© Librairie Hachette 1966
January 10, 2011
Once upon a time—the 1930s, in France—there was born a dapper green-suited elephant who captured the imagination of generations of readers around the world and become one of the best-loved children's literary heroes of all time. Babar, who has sold over 8 million books to date, first appeared in a Parisian nursery one summer night as Cécile de Brunhoff invented an animal tale to lull her two young sons off to sleep. Cécile was married to a painter, Jean de Brunhoff, who went on to transform his wife's simple bedtime story into L’Histoire de Babar, le Petit Eléphant, the first Babar book, published in 1931.
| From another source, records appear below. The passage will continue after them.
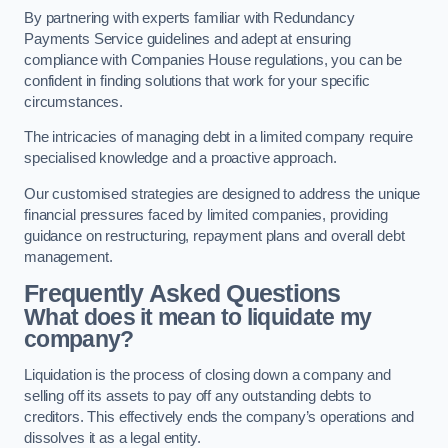
By partnering with experts familiar with Redundancy
Payments Service guidelines and adept at ensuring
compliance with Companies House regulations, you can be
confident in finding solutions that work for your specific
circumstances.
The intricacies of managing debt in a limited company require
specialised knowledge and a proactive approach.
Our customised strategies are designed to address the unique
financial pressures faced by limited companies, providing
guidance on restructuring, repayment plans and overall debt
management.
Frequently Asked Questions
What does it mean to liquidate my
company?
Liquidation is the process of closing down a company and
selling off its assets to pay off any outstanding debts to
creditors. This effectively ends the company’s operations and
dissolves it as a legal entity.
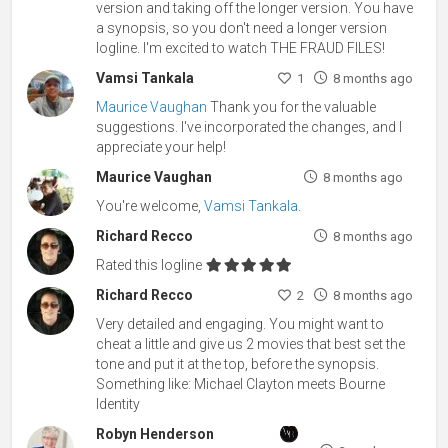
version and taking off the longer version. You have
a synopsis, so you don't need a longer version
logline. I'm excited to watch THE FRAUD FILES!
Vamsi Tankala
1
8 months ago
Maurice Vaughan
Thank you for the valuable
suggestions. I've incorporated the changes, and I
appreciate your help!
Maurice Vaughan
8 months ago
You're welcome,
Vamsi Tankala
.
Richard Recco
8 months ago
Rated this logline
Richard Recco
2
8 months ago
Very detailed and engaging. You might want to
cheat a little and give us 2 movies that best set the
tone and put it at the top, before the synopsis.
Something like: Michael Clayton meets Bourne
Identity
Robyn Henderson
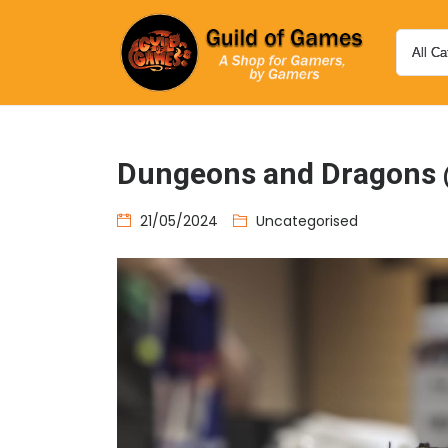
Dungeons and Dragons 
21/05/2024
Uncategorised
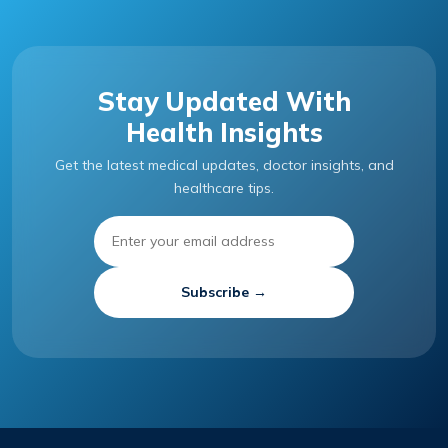
Stay Updated With
Health Insights
Get the latest medical updates, doctor insights, and
healthcare tips.
Subscribe →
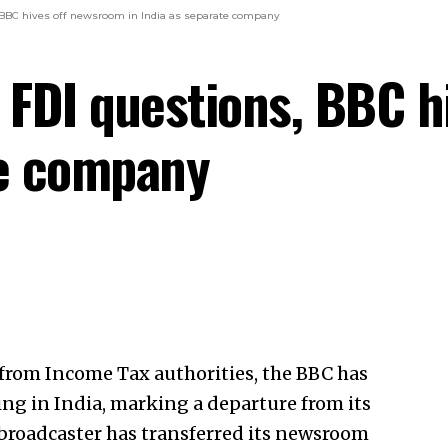
, BBC hives off newsroom in India as separate company
, FDI questions, BBC 
te company
 from
Income Tax
authorities, the BBC has
ng in India, marking a departure from its
 broadcaster has transferred its newsroom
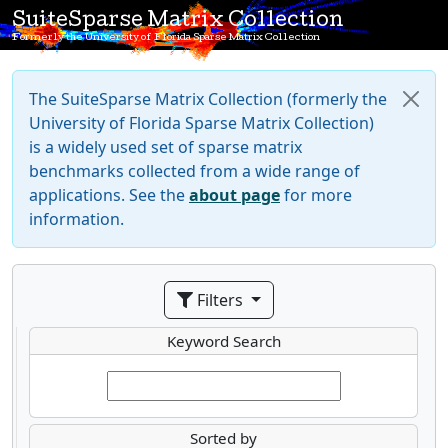
SuiteSparse Matrix Collection
Formerly the University of Florida Sparse Matrix Collection
The SuiteSparse Matrix Collection (formerly the
University of Florida Sparse Matrix Collection)
is a widely used set of sparse matrix
benchmarks collected from a wide range of
applications. See the
about page
for more
information.
Filters
Keyword Search
Sorted by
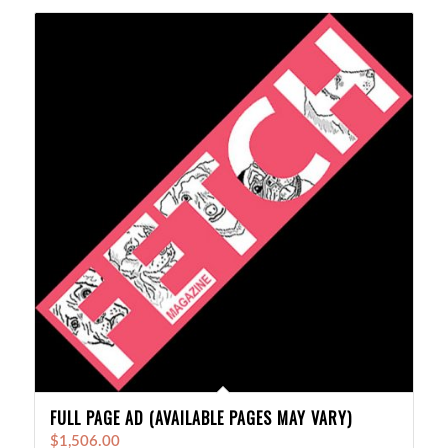
FULL PAGE AD (AVAILABLE PAGES MAY VARY)
$
1,506.00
De Brunhoff's charming faux-naïf illustrations and the captivating story of Babar the intrepid elephant were an instant hit. After his mother is killed by a hunter, Babar flees the jungle and finds safety in a big city—which, in de Brunhoff's simple line drawings, bears an uncanny resemblance to Paris. After many adventures he eventually returns to the jungle where he is crowned king and helps the elephants build their own Haussmannian city, Célesteville.
Published in the same year that the Exposition Coloniale was staged in Paris, Babar has been variously interpreted as an implicit endorsement of French colonialism and a satire of it. But whatever de Brunhoff's original political views, his ivory-tusked protagonist has eclipsed them for almost eight decades. After publishing just seven Babar tales, Jean de Brunhoff died of tuberculosis in 1937 at the age of 37. Several years later, his son Laurent de Brunhoff took up the story where his father had left off, publishing his first book, Babar et Ce Coquin d'Arthur, in 1946. The 85-year-old illustrator, based in New York, has created 37 more Babar stories to date, while his American wife, Phyllis, has succeeded Cécile de Brunhoff as the teller of the tales. The latest in the series, Babar's USA, was published by Abrams in fall 2008.